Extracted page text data

----

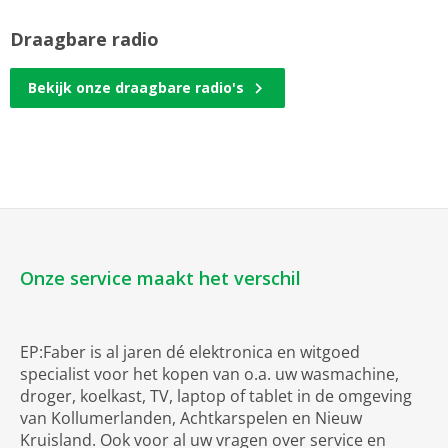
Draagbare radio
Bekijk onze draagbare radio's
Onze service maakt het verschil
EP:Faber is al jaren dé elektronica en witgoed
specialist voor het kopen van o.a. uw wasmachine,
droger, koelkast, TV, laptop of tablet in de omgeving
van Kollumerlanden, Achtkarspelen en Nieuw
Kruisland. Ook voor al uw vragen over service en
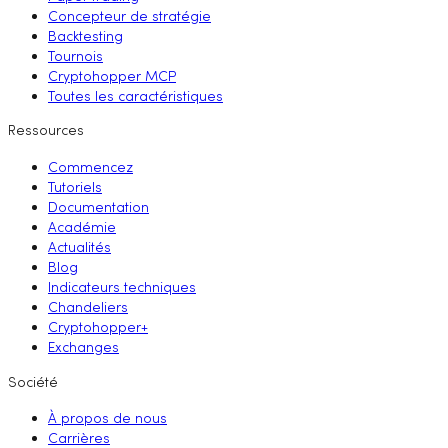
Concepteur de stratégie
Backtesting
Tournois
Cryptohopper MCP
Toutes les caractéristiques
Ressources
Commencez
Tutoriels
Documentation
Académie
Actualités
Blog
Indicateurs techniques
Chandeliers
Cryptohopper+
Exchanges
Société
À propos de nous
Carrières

----

After locating the line holding "Onze service maakt het verschil" above, output exactly that line and every line after it through the line holding "Kruisland. Ook voor". Include nothing else.

(Exercise result):
Onze service maakt het verschil
EP:Faber is al jaren dé elektronica en witgoed
specialist voor het kopen van o.a. uw wasmachine,
droger, koelkast, TV, laptop of tablet in de omgeving
van Kollumerlanden, Achtkarspelen en Nieuw
Kruisland. Ook voor al uw vragen over service en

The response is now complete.